##### Records for the task

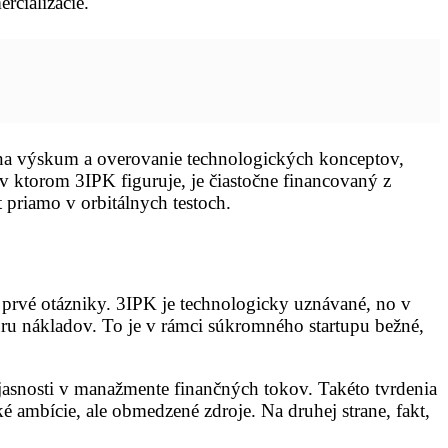
rcializácie.
na výskum a overovanie technologických konceptov,
 v ktorom 3IPK figuruje, je čiastočne financovaný z
 priamo v orbitálnych testoch.
jú prvé otázniky. 3IPK je technologicky uznávané, no v
ktúru nákladov. To je v rámci súkromného startupu bežné,
ejasnosti v manažmente finančných tokov. Takéto tvrdenia
 ambície, ale obmedzené zdroje. Na druhej strane, fakt,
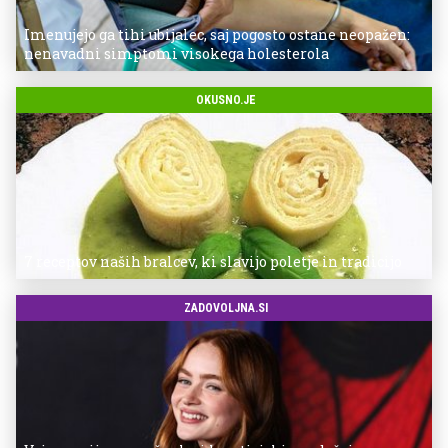
Imenujejo ga tihi ubijalec, saj pogosto ostane neopažen:
nenavadni simptomi visokega holesterola
OKUSNO.JE
7 receptov naših bralcev, ki slavijo poletje in tradicijo
ZADOVOLJNA.SI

##########

Task instructions:
Omit the pictures, then output every record exactly as given.

Written reply:
rcializácie.
na výskum a overovanie technologických konceptov,
 v ktorom 3IPK figuruje, je čiastočne financovaný z
 priamo v orbitálnych testoch.
jú prvé otázniky. 3IPK je technologicky uznávané, no v
ktúru nákladov. To je v rámci súkromného startupu bežné,
ejasnosti v manažmente finančných tokov. Takéto tvrdenia
 ambície, ale obmedzené zdroje. Na druhej strane, fakt,
Imenujejo ga tihi ubijalec, saj pogosto ostane neopažen:
nenavadni simptomi visokega holesterola
OKUSNO.JE
7 receptov naših bralcev, ki slavijo poletje in tradicijo
ZADOVOLJNA.SI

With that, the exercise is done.